Tsubaki, Yuno, and Yuki were in the living room watching TV and talking about whatever was on their minds.

"So," said Tsubaki, "Kamado's orphanage is doing pretty good."

"Good for her," said Yuno.

"This is fucking bullshit," said Yuki, "We all know that neither of us wants to talk to each other, but there's nothing on TV, so for whatever reason we have to force awkward small talk using whatever random shit we can think of."

"Dude, I was just huffing spray paint by myself when you guys walked in."

"...So, anyway, I heard that John is funding the orphanage."

"The cracker?"

"Huh. Guess the old Nazi fuck has a soft spot for kids. Much like my soft spot for painkillers."

"Where's he from, anyway?"

"I dunno. He's not Japanese, that's all I know."

"I have a serious drug problem, you guys."

"Guess we can ask him."

"Alright. Yo, honky!"

John walked into the room.

"What do you want, Amano?"

"What kind of white are you?"

"I'm Italian."

"...Seriously?"

"Yes. 'Bacchus' is a Roman name. Growing up, I always admired Mussolini. He was a great leader, like Alexander or Caesar. People respected and feared them. When I grew up, I traveled Europe, wishing to walk in the footsteps of these titans. I ended up in Germany, where I became fascinated by Adolf Hitler. I felt it was natural to journey to the third Axis Power, and I moved to Japan. I'll admit, I casually dismissed the Japanese as inferior to whites at first, but then I went to Sakurami City.
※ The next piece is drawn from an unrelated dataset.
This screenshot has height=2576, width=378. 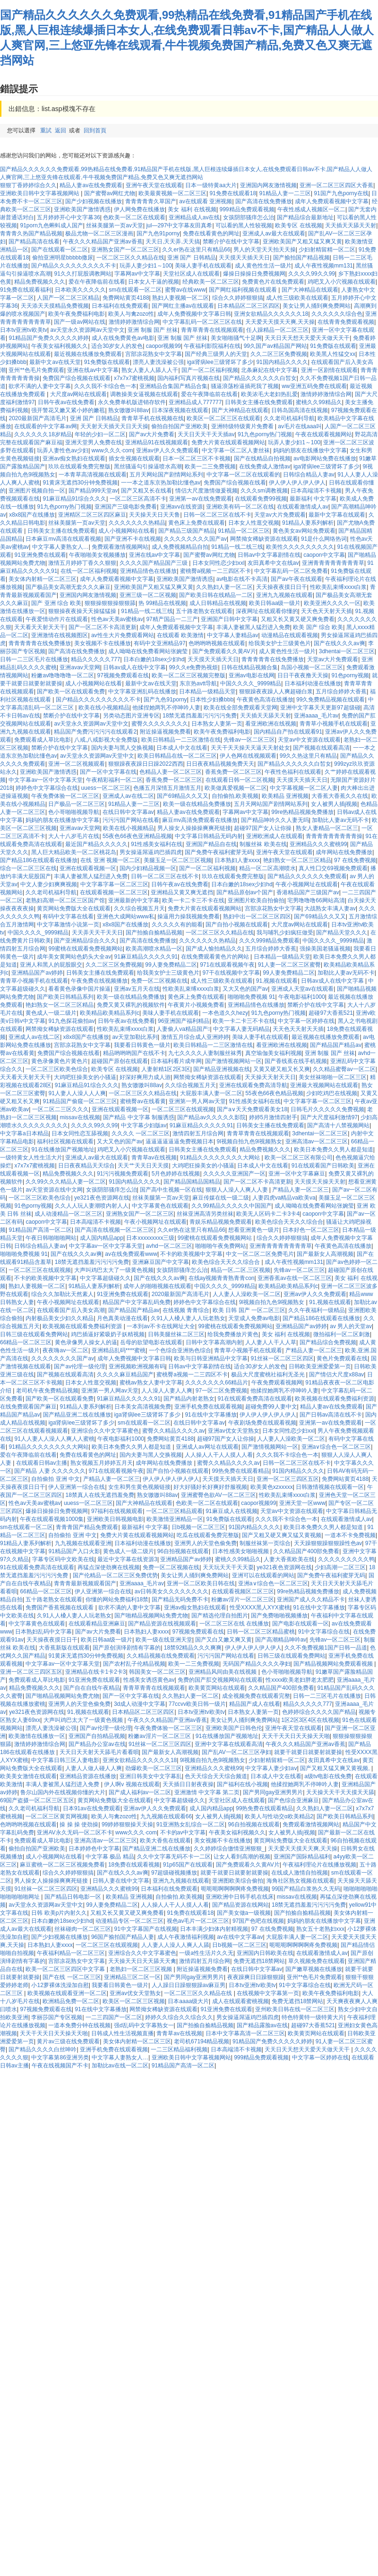 What do you see at coordinates (144, 2025) in the screenshot?
I see `强d乱码中文字幕熟女一` at bounding box center [144, 2025].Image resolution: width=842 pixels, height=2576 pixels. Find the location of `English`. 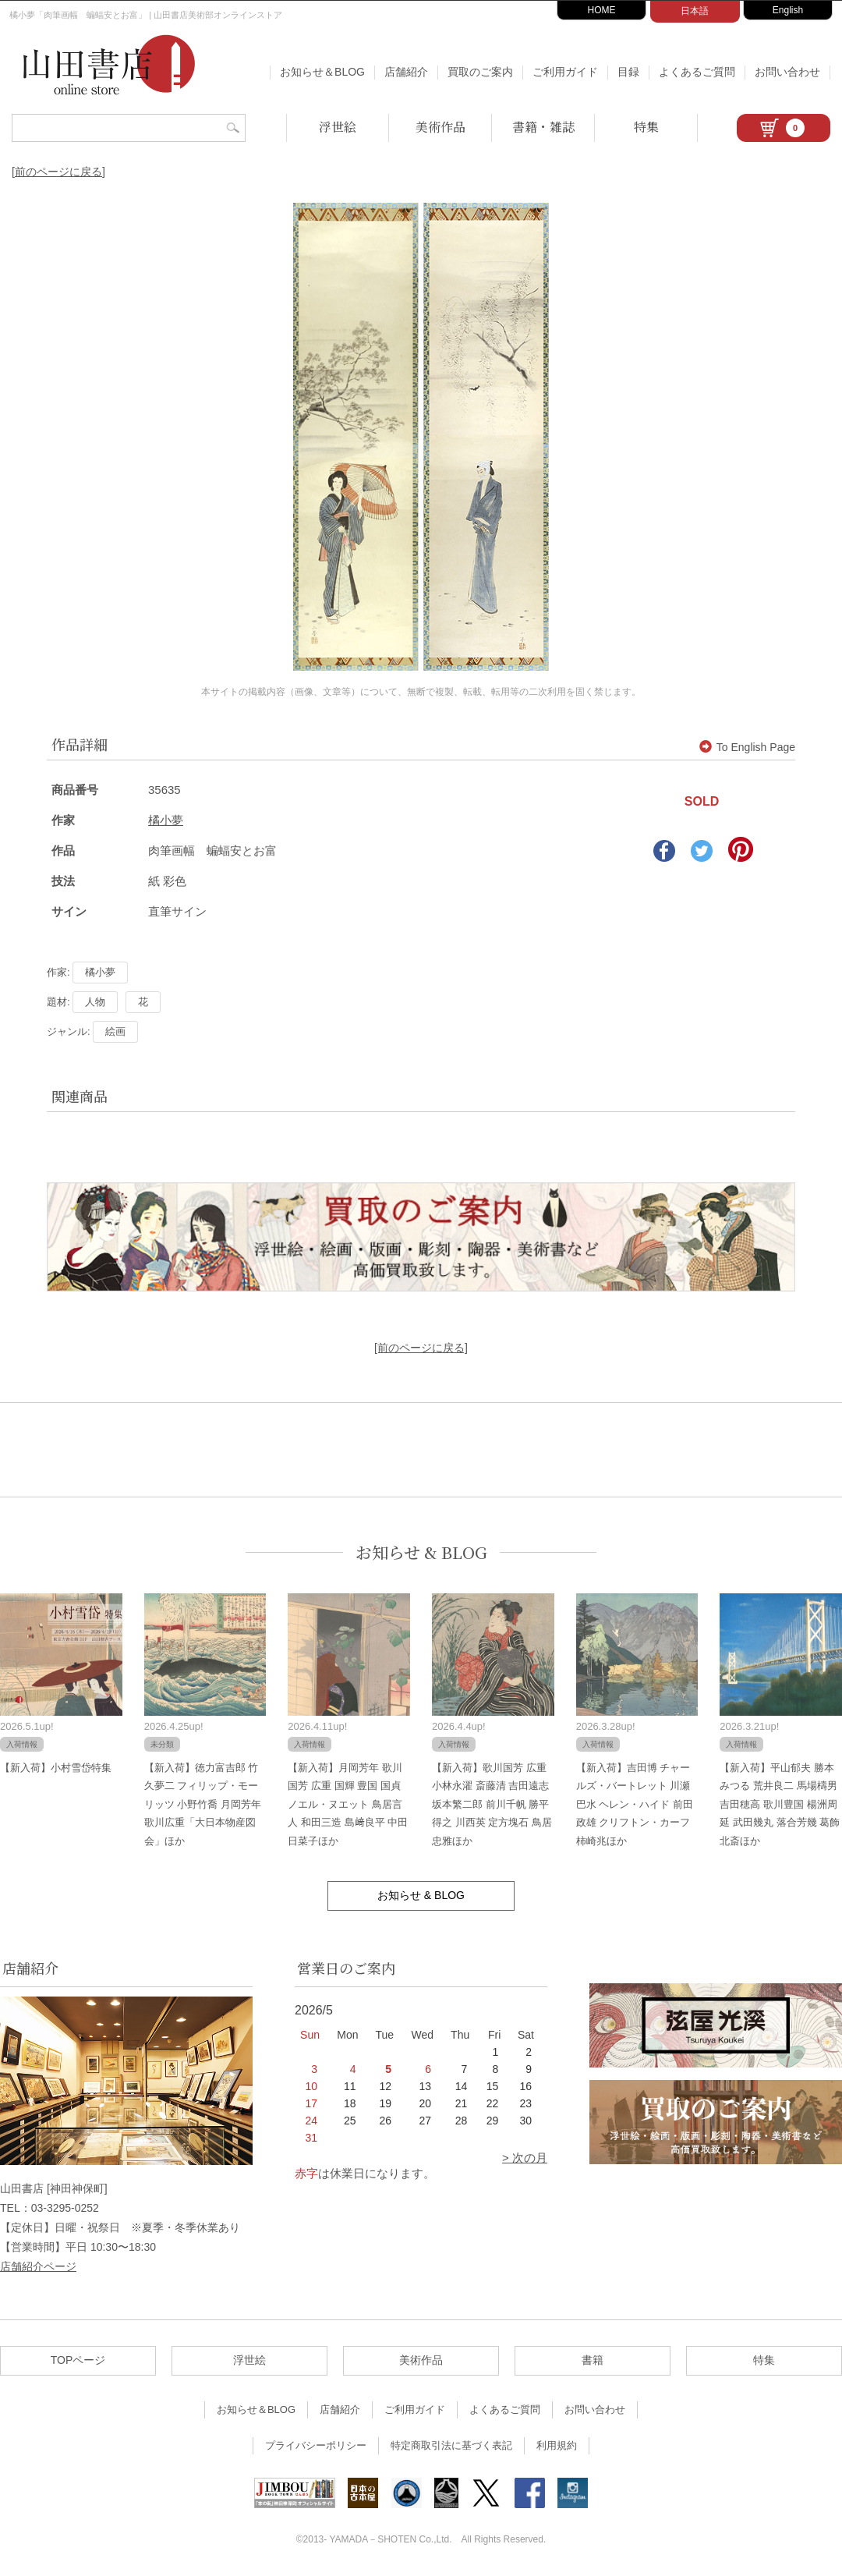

I felt something different about the people in this city. I felt potential. I was going to create a master race out of the citizens of Sakurami, but that didn't quite work out, as you can see."

"Are you pissed about God replacing you with Mayor Bael?"

"Oh, not at all. If God has decided that the demon would be a better mayor than I, that is his decision. And I'm still the richest man in the city, so I don't really care.

"If you're a Nazi, why're you wearin' a Jew hat?"

"While I dislike the Jewish race, the religion is quite fascinating. And it looks good on me."

Reisuke, having just woken up, walked in the room.

"Hi, big brother!"

"I'm not your brother," said Yuki.

"I'm still gonna call you that. Big sister-

"She's not your sister, either."

"-Can I talk to you about something?"

"Of course, Reisuke," said Yuno.

"Well, last night, I was trying to sleep, but I kept hearing noises coming from the kitchen."

Yuno's face turned red. Tsubaki could barely contain her laughter..

"U-um, noises?"

"Yeah, really loud noises. I couldn't sleep at all."

"Oh, uh...Yuki, you wanna handle this one?"

"Why? I have literally no relation to this 4 year old-"

"I just turned five yesterday."

"I don't remember that."

"That's because Minene laced your weed as revenge for the hair cake," said Tsubaki, "You were in your room freaking out until Yuno calmed you down."

"Oh," said Yuki. He laughed. "I'll never forget that part. Anyway, why do I have to explain it to him?"

"Because you're partially responsible for those noises," said Yuno.

"Christ, alright, I'll tell him. Uh, anyway, Reisuke, if you're scared of monsters in the kitchen-"

"Actually, I was gonna ask you and big sister to stop fucking in the kitchen when I'm trying to sleep."

"...Make us, you little ginger cunt."

"YUKI! We'll, uh, keep it down from now on, Reisuke."

"Thank you, big sister~"

He looked at Tsubaki.

"Hello."

"Hey, kid."

There was an awkward silence until Tsubaki spoke.

"I'm not sorry about letting your parents burn to death. They didn't do jack shit while I was being raped for all those years."

"And I'm not sorry that your life turned out to be shit and you had to resort to drugs to feel any sort of happiness."

"You little shit, I swear I'll fucking feed you to Karyuudo's dogs one day."

Murmur appeared in a cloud of smoke.

"Attention, mortals. God really fucked up today."